Ah, ok.
I thought that the electricity can go through the cell wall anyway if
it's strong enough.
And exponential growth with thin cell walls is better for chemical
transformation.
On 5 Feb., 21:37, Nathan McCorkle <nmz...@gmail.com> wrote:
> I thought I stressed that in electroporation the cells do need to be
> mid-log/exponential phase.

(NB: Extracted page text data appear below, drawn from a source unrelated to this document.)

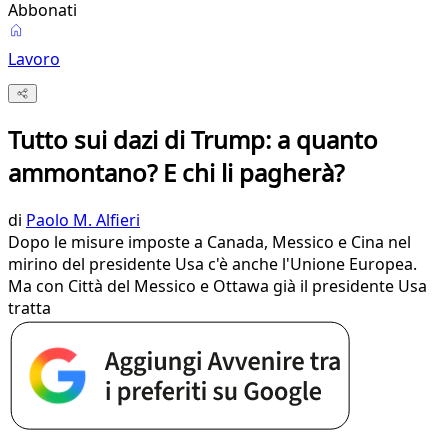
Abbonati
Lavoro
Tutto sui dazi di Trump: a quanto
ammontano? E chi li pagherà?
di
Paolo M. Alfieri
Dopo le misure imposte a Canada, Messico e Cina nel
mirino del presidente Usa c'è anche l'Unione Europea.
Ma con Città del Messico e Ottawa già il presidente Usa
tratta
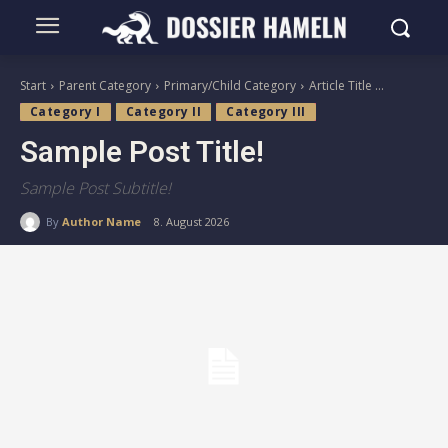
Start
Parent Category
Primary/Child Category
Article Title ...
Category I
Category II
Category III
Sample Post Title!
Sample Post Subtitle!
By
Author Name
8. August 2026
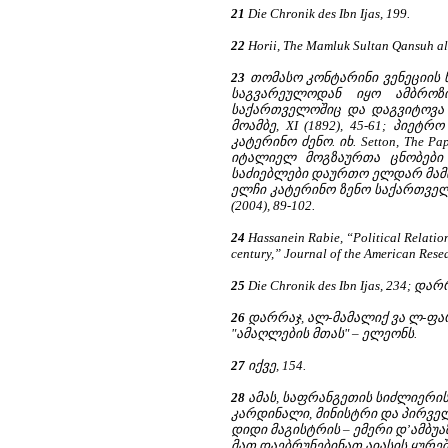
21
Die Chronik des Ibn Ijas, 199.
22
Horii, The Mamluk Sultan Qansuh al
23
თომასო კონტარინი ვენეციის 
საგვარეულოდან იყო ამბროზი
საქართველოშიც და დაგვიტოვა ც
მოამბე, XI (1892), 45-61; პიეტ
კატერინო ძენო. იხ. Setton, The P
იტალიელ მოგზაურთა ცნობები 
საძიებლები დაურთო ელდარ მამისთ
ელჩი კატერინო ზენო საქართველო
(2004), 89-102.
24
Hassanein Rabie, “Political Relation
century,” Journal of the American Resea
25
Die Chronik des Ibn Ijas, 234; 
26
დარრაჯ, ალ-მამალიქ ვა ლ-ფარა
"ამაღლების მთას" – ელეონს.
27
იქვე, 154.
28
ამას, საფრანგეთის სიძლიერის
კარდინალი, მინისტრი და პირველ
დიდი მაგისტრის – ემერი დ’ამბუა
მათ დაებრუნებინათ აიასის ყურე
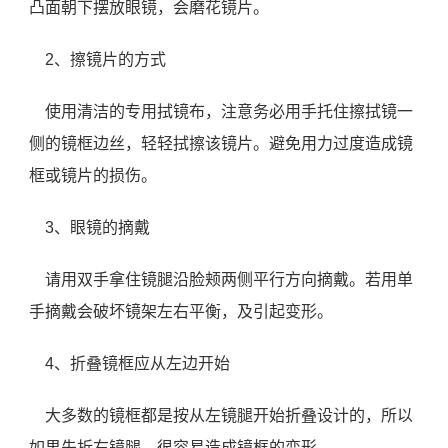
凸面朝下摆放眼镜，会磨花镜片。
2、擦镜片的方式
使用清洁的专用拭镜布，注意务必用手托住擦拭镜一
侧的镜框边丝，轻轻拭擦该镜片。避免用力过度造成镜
框或镜片的损伤。
3、眼镜的摘戴
请用双手拿住镜腿沿脸颊两侧平行方向摘戴。若用单
手摘戴会破坏镜架左右平衡，及引起变形。
4、折叠镜框应从左边开始
大多数的镜框都是按从左镜腿开始折叠设计的，所以
如果先折右镜腿，很容易造成镜框的变形。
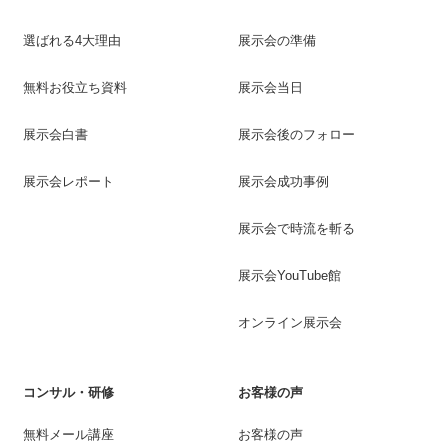
選ばれる4大理由
展示会の準備
無料お役立ち資料
展示会当日
展示会白書
展示会後のフォロー
展示会レポート
展示会成功事例
展示会で時流を斬る
展示会YouTube館
オンライン展示会
コンサル・研修
お客様の声
無料メール講座
お客様の声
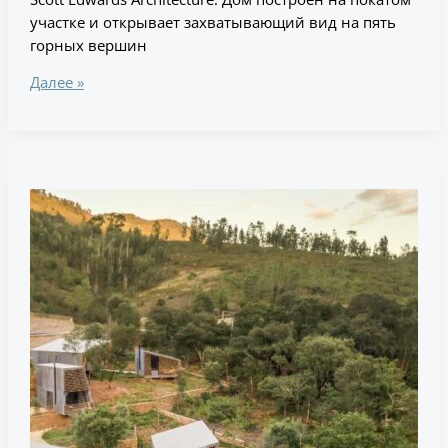
участке и открывает захватывающий вид на пять
горных вершин
Далее »
Префабрикованные
коттеджи
на
отдалённом
холме
в
Португалии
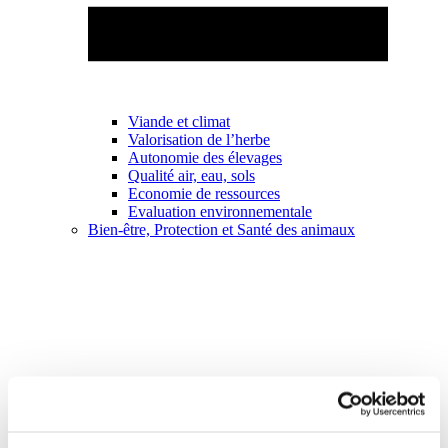
Viande et climat
Valorisation de l’herbe
Autonomie des élevages
Qualité air, eau, sols
Economie de ressources
Evaluation environnementale
Bien-être, Protection et Santé des animaux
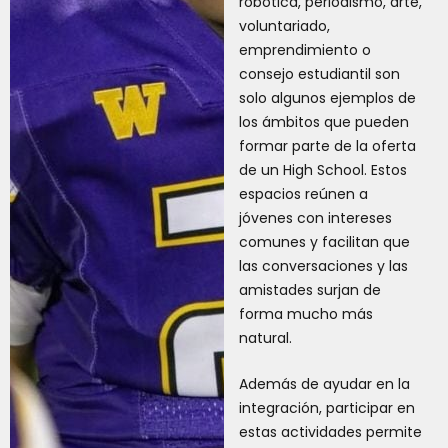
robótica, periodismo, arte,
voluntariado,
emprendimiento o
consejo estudiantil son
solo algunos ejemplos de
los ámbitos que pueden
formar parte de la oferta
de un High School. Estos
espacios reúnen a
jóvenes con intereses
comunes y facilitan que
las conversaciones y las
amistades surjan de
forma mucho más
natural.
Además de ayudar en la
integración, participar en
estas actividades permite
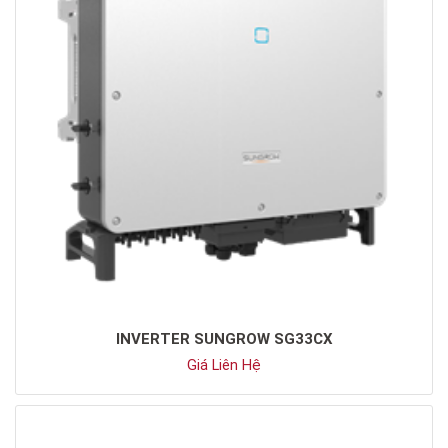
INVERTER SUNGROW SG33CX
Giá Liên Hệ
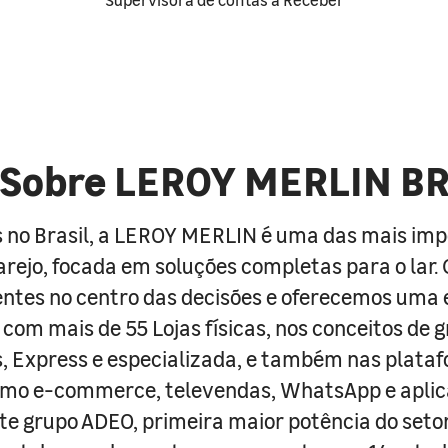
Sobre LEROY MERLIN B
 no Brasil, a LEROY MERLIN é uma das mais im
arejo, focada em soluções completas para o lar
entes no centro das decisões e oferecemos uma 
com mais de 55 Lojas físicas, nos conceitos de 
s, Express e especializada, e também nas plata
como e-commerce, televendas, WhatsApp e aplic
e grupo ADEO, primeira maior potência do seto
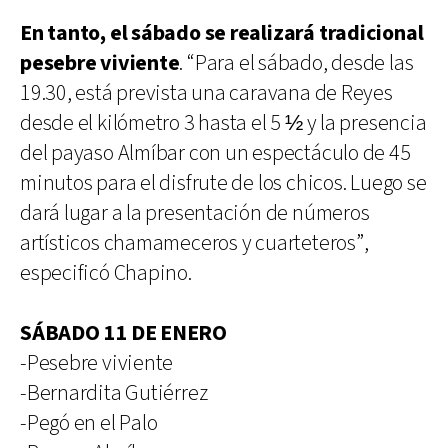
En tanto, el sábado se realizará tradicional
pesebre viviente
. “Para el sábado, desde las
19.30, está prevista una caravana de Reyes
desde el kilómetro 3 hasta el 5 ½ y la presencia
del payaso Almíbar con un espectáculo de 45
minutos para el disfrute de los chicos. Luego se
dará lugar a la presentación de números
artísticos chamameceros y cuarteteros”,
especificó Chapino.
SÁBADO 11 DE ENERO
-Pesebre viviente
-Bernardita Gutiérrez
-Pegó en el Palo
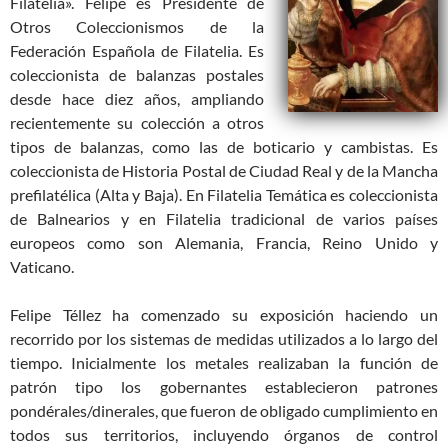
Filatelia». Felipe es Presidente de
Otros Coleccionismos de la
Federación Española de Filatelia. Es
coleccionista de balanzas postales
desde hace diez años, ampliando
recientemente su colección a otros
tipos de balanzas, como las de boticario y cambistas. Es
coleccionista de Historia Postal de Ciudad Real y de la Mancha
prefilatélica (Alta y Baja). En Filatelia Temática es coleccionista
de Balnearios y en Filatelia tradicional de varios países
europeos como son Alemania, Francia, Reino Unido y
Vaticano.
Felipe Téllez ha comenzado su exposición haciendo un
recorrido por los sistemas de medidas utilizados a lo largo del
tiempo. Inicialmente los metales realizaban la función de
patrón tipo los gobernantes establecieron patrones
pondérales/dinerales, que fueron de obligado cumplimiento en
todos sus territorios, incluyendo órganos de control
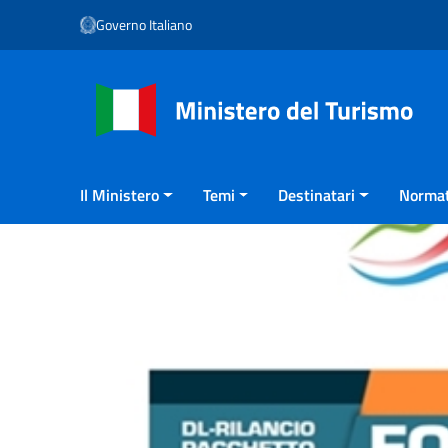
Vai ai contenuti
Governo Italiano
Vai al menu di navigazione
Vai al footer
Il Ministero
Temi
Destinatari
Normat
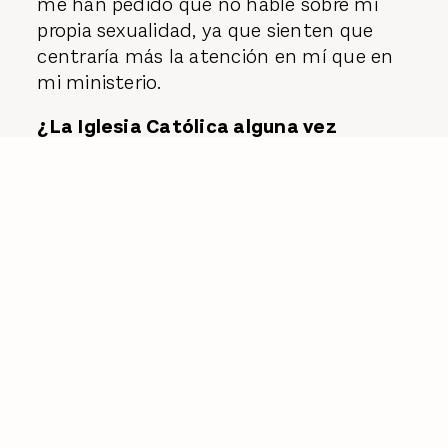
me han pedido que no hable sobre mi
propia sexualidad, ya que sienten que
centraría más la atención en mí que en
mi ministerio.
¿La Iglesia Católica alguna vez
autorizará el matrimonio entre
personas del mismo sexo?
La enseñanza de la iglesia es clara: no.
Pero hay algunos obispos en Europa que
han planteado la cuestión de si la iglesia
puede "bendecir" las uniones civiles de
parejas homosexuales.
¿Cuál es su opinión sobre el libro,
Sodoma: poder y escándalo en el
Vaticano, de Fréderick Martel?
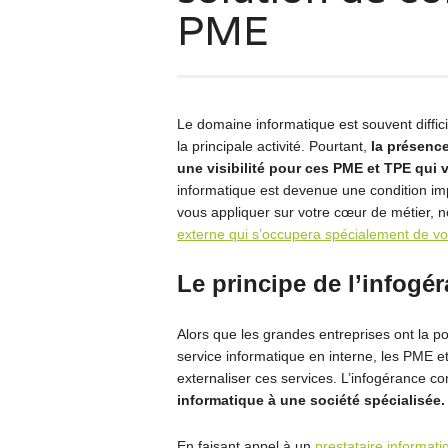
PME
Le domaine informatique est souvent diffici
la principale activité. Pourtant,
la présence
une visibilité pour ces PME et TPE qui 
informatique est devenue une condition imp
vous appliquer sur votre cœur de métier, n
externe qui s’occupera spécialement de vo
Le principe de l’infogé
Alors que les grandes entreprises ont la po
service informatique en interne, les PME et
externaliser ces services. L’infogérance co
informatique à une société spécialisée.
En faisant appel à un
prestataire informati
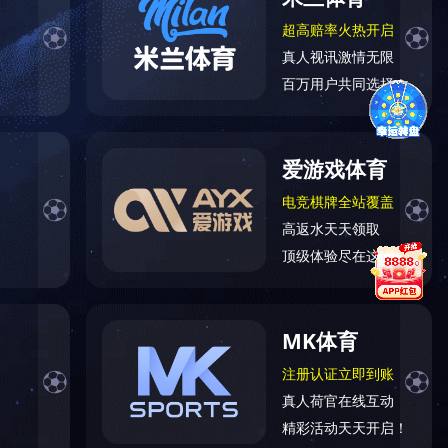
焚烧填埋
机械制造
其他行业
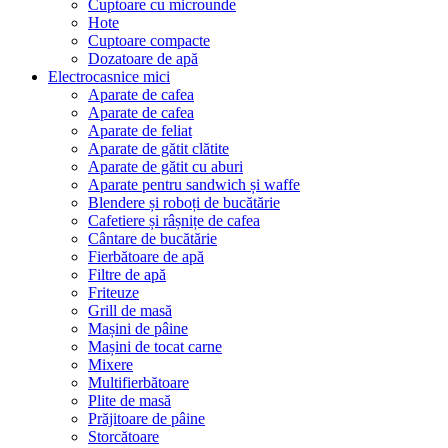
Cuptoare cu microunde
Hote
Cuptoare compacte
Dozatoare de aрă
Electrocasnice mici
Aparate de cafea
Aparate de cafea
Aparate de feliat
Aparate de gătit clătite
Aparate de gătit cu aburi
Aparate pentru sandwich și waffe
Blendere și roboți de bucătărie
Cafetiere și râșnițe de cafea
Cântare de bucătărie
Fierbătoare de apă
Filtre de apă
Friteuze
Grill de masă
Mașini de pâine
Mașini de tocat carne
Mixere
Multifierbătoare
Plite de masă
Prăjitoare de pâine
Storcătoare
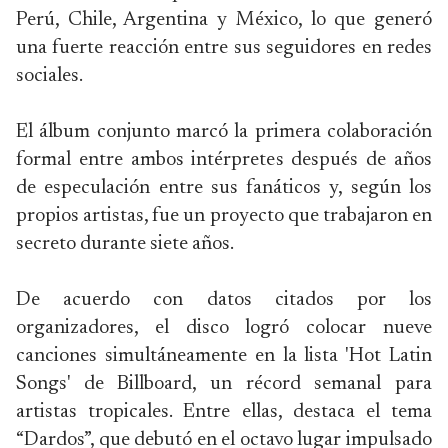
Perú, Chile, Argentina y México, lo que generó
una fuerte reacción entre sus seguidores en redes
sociales.
El álbum conjunto marcó la primera colaboración
formal entre ambos intérpretes después de años
de especulación entre sus fanáticos y, según los
propios artistas, fue un proyecto que trabajaron en
secreto durante siete años.
De acuerdo con datos citados por los
organizadores, el disco logró colocar nueve
canciones simultáneamente en la lista 'Hot Latin
Songs' de Billboard, un récord semanal para
artistas tropicales. Entre ellas, destaca el tema
“Dardos”, que debutó en el octavo lugar impulsado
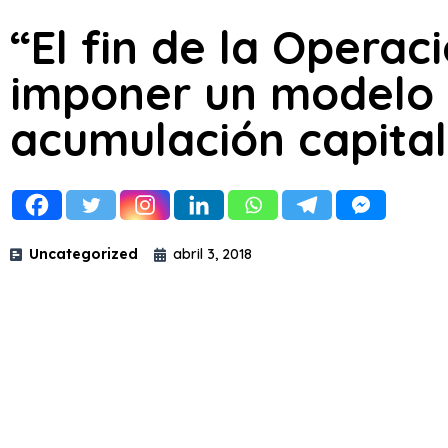
“El fin de la Operac
imponer un modelo 
acumulación capital
Uncategorized
abril 3, 2018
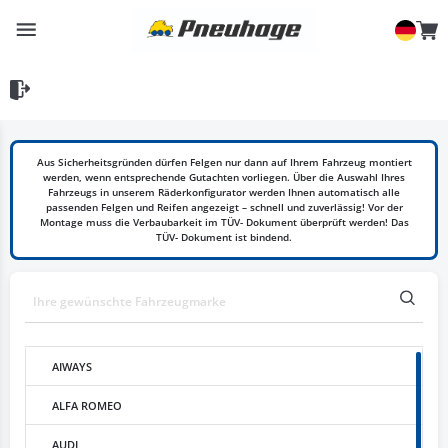
Aus Sicherheitsgründen dürfen Felgen nur dann auf Ihrem Fahrzeug montiert
werden, wenn entsprechende Gutachten vorliegen. Über die Auswahl Ihres
Fahrzeugs in unserem Räderkonfigurator werden Ihnen automatisch alle
passenden Felgen und Reifen angezeigt – schnell und zuverlässig! Vor der
Montage muss die Verbaubarkeit im TÜV- Dokument überprüft werden! Das
TÜV- Dokument ist bindend.
AIWAYS
ALFA ROMEO
AUDI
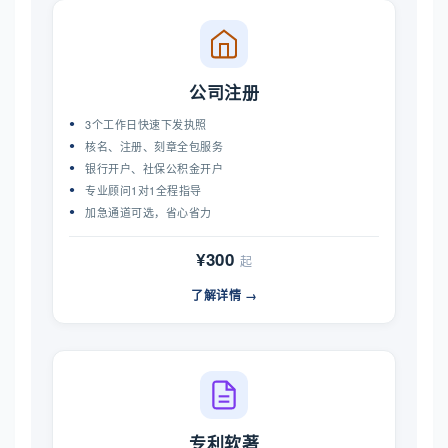
公司注册
3个工作日快速下发执照
核名、注册、刻章全包服务
银行开户、社保公积金开户
专业顾问1对1全程指导
加急通道可选，省心省力
¥300
起
了解详情 →
专利软著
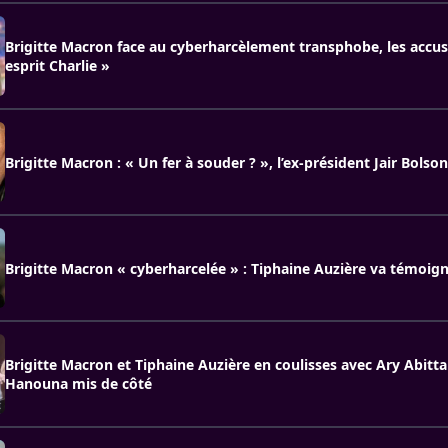
Brigitte Macron face au cyberharcèlement transphobe, les accus
esprit Charlie »
Brigitte Macron : « Un fer à souder ? », l’ex-président Jair Bol
Brigitte Macron « cyberharcelée » : Tiphaine Auzière va témoig
Brigitte Macron et Tiphaine Auzière en coulisses avec Ary Abittan
Hanouna mis de côté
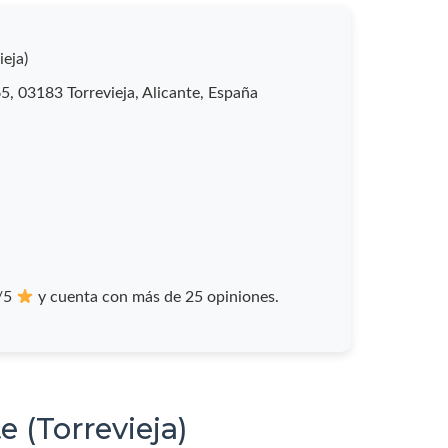
eja)
, 03183 Torrevieja, Alicante, España
0/5
y cuenta con más de 25 opiniones.
 (Torrevieja)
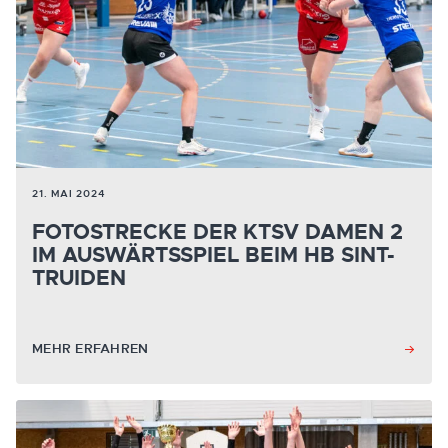
21. MAI 2024
FOTOSTRECKE DER KTSV DAMEN 2
IM AUSWÄRTSSPIEL BEIM HB SINT-
TRUIDEN
MEHR ERFAHREN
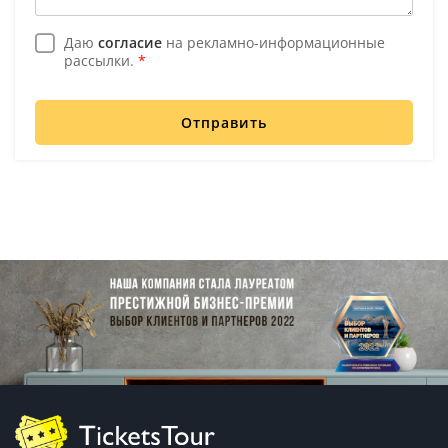
Даю
согласие
на рекламно-информационные
рассылки.
*
Отправить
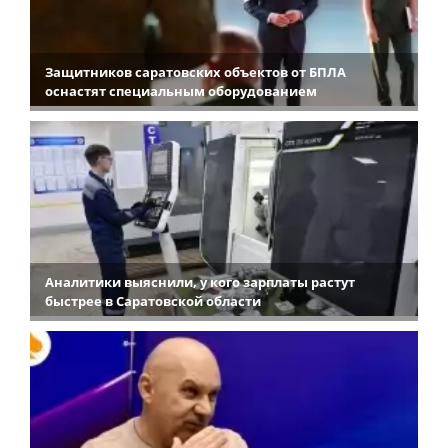
Защитников саратовских объектов от БПЛА
оснастят специальным оборудованием
Аналитики выяснили, у кого зарплаты растут
быстрее в Саратовской области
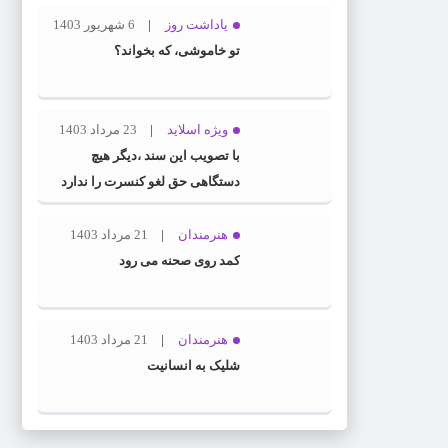
یاداشت روز
6 شهریور 1403
تو خاموشی، که بخواند؟
ویژه اسلاید
23 مرداد 1403
با تصویب این سند ،دیگر هیچ
دستگاهی حق لغو کنسرت را ندارد
هنرمندان
21 مرداد 1403
کمد روی صحنه می رود
هنرمندان
21 مرداد 1403
شلیک به انسانیت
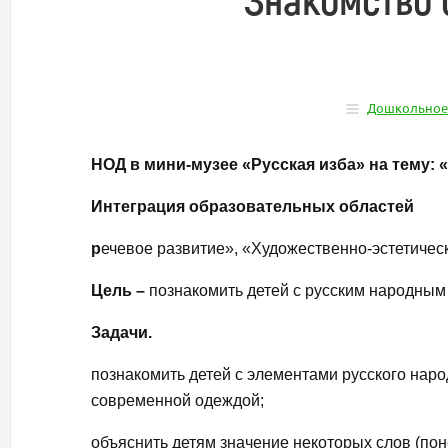
Дошкольное
НОД в мини-музее «Русская изба» на тему:
Интеграция образовательных областей
р
ечевое развитие», «Художественно-эстетичес
Цель –
познакомить детей с русским народны
Задачи.
познакомить детей с элементами русского наро
современной одеждой;
объяснить детям значение некоторых слов (поне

This is important because they're in a very
> healthy state nutrient-wise, and as Anselm pointed out their cell
> walls may be thinner (I've never heard that mentioned before, but I'm
> inclined to say it sounds reasonable)
>
> Graphite sounds like decent electrodes, only one way to see if it works!
>
>
>
>
>
>
>
>
>
> On Sun, Feb 5, 2012 at 4:10 AM, Mega <masterstorm...@gmail.com> wrote:
> > Well that sounds great...
>
> > What I have planned so far:
> > Do a calcium chloride transformation and one PEG transformation and
> > see what works best under garage conditions.
>
> > DIY electroporation also sounds great (do the cells in the
> > electroporator have to be in exponential growth?)
>
> > For the electrodes I might try graphit, from an old battery (as my
> > former chemistry teacher recommended for making electrolysis - does
> > not corrode )
>
> > On 5 Feb., 08:40, Nathan McCorkle <nmz...@gmail.com> wrote:
> >> On Sat, Feb 4, 2012 at 11:08 PM, Anselm Levskaya <levsk...@gmail.com> wrote:
> >> > Tips:
>
> >> > Ampicillin - most definitely add it to the agar, you want a uniform
> >> > concentration of the stuff. Top spreading takes forever. Just add
> >> > the amp to your agar mix after it's cooled down to merely "hot" and
> >> > not boiling.
>
> >> > Amp is decent at selecting from anywhere around 2ug/mL up to
> >> > 1000ug/mL, we typically use 50-100ug/mL in the lab. A light "dusting"
> >> > per plate by eye is generally enough. 100mg/L will work fine as a
> >> > recipe.
>
> >> > Amp is very convenient in that you don't have to wait for the
> >> > resistance gene to be expressed before adding it. Since it attacks
> >> > cell wall growth and not translation, you can just add it. With
> >> > kanamycin, chloramphenicol, etc. you have to wait an hour.
>
> >> > ---
> >> > Re competent cells: I agree that the TSS competency method is
> >> > probably the easiest to get to work in a home lab setting.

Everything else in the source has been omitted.